Sereine, belle et sans manières sur la terrasse d’un hôtel, elle n’esquive pas les questions. Et quand les mots ne viennent pas, son regard vert semble nous dire : “Désolée de ne pas trouver les termes exacts qui traduiraient parfaitement ma pensée”. Ne pas voir dans la retenue de Marine Vacth des angoisses de control freak. Et concernant son image au cinéma ? “Je ne suis pas du genre à regarder 40 fois la même scène pour voir si je suis bien, je fais quand même confiance aux gens.” Un climat de confiance qui était indispensable sur le plateau du film d’Ozon, qui représentait pour elle une plongée dans le grand bain, nudité comprise. “Il n’y avait pas une once de vice ou de chose désagréable, gênante. Tout était doux, délicat, avec beaucoup d’ironie et de blagues.” Sa relation complice avec le chef-op Pascal Marti et avec Ozon (“très fort pour tout passer au sixième degré“) aura été déterminante. Car il ne suffit pas d’avoir défilé et enchaîné les shootings pour être à l’aise face à une caméra. “Avoir travaillé avec son corps aide peut-être à se mouvoir dans l’espace. Mais ça reste très différent, ce n’est pas la même approche, ce ne sont pas les mêmes respirations.

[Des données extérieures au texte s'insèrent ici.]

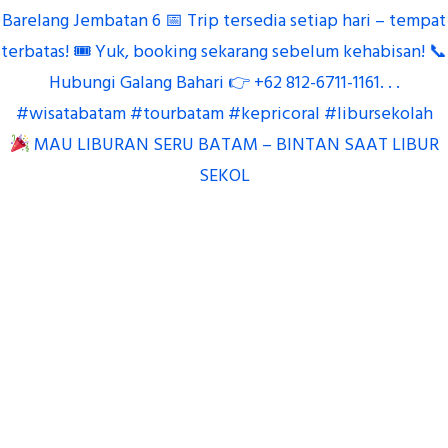
MAU LIBURAN SERU BATAM – BINTAN SAAT LIBUR
SEKOL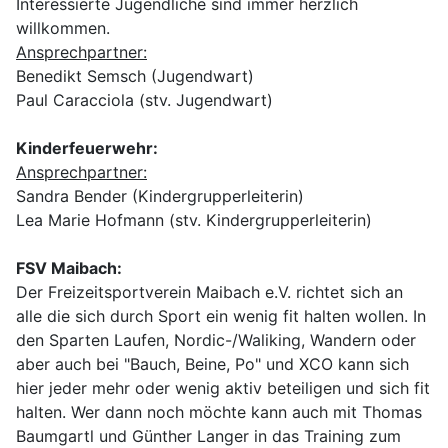
Interessierte Jugendliche sind immer herzlich
willkommen.
Ansprechpartner:
Benedikt Semsch (Jugendwart)
Paul Caracciola (stv. Jugendwart)
Kinderfeuerwehr:
Ansprechpartner:
Sandra Bender (Kindergrupperleiterin)
Lea Marie Hofmann (stv. Kindergrupperleiterin)
FSV Maibach:
Der Freizeitsportverein Maibach e.V. richtet sich an
alle die sich durch Sport ein wenig fit halten wollen. In
den Sparten Laufen, Nordic-/Waliking, Wandern oder
aber auch bei "Bauch, Beine, Po" und XCO kann sich
hier jeder mehr oder wenig aktiv beteiligen und sich fit
halten. Wer dann noch möchte kann auch mit Thomas
Baumgartl und Günther Langer in das Training zum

Sur Jeune & jolie, “tout s’est passé très naturellement, sans que je me pose de questions. C’était assez nouveau d’ailleurs pour moi : vivre ce que je vivais sans penser à chaque fois à ce que je faisais. Etre dans le travail.” Elle qui semble traversée par mille émotions et interrogations aurait-elle trouvé une forme d’apaisement dans l’art de jouer la comédie ? Interrogée sur les acteurs qu’elle admire, elle cite Michel Piccoli, Gena Rowlands, Charlotte Rampling et Katharine Hepburn. Un homme secret et trois femmes puissantes. “Les comédiens qui me touchent sont ceux qui dégagent autre chose que ce qu’ils interprètent, dont la vérité va au-delà ce qu’ils véhiculent dans leurs rôles. Ce sont des figures avant d’être des acteurs. Des gens qui dégagent une grandeur, quelque chose de pas définissable.” Souhaitons qu’après Ozon, Marine Vacht croise d’autres cinéastes suffisamment habiles pour lui proposer des rôles qui épousent ses contours “pas définissables”.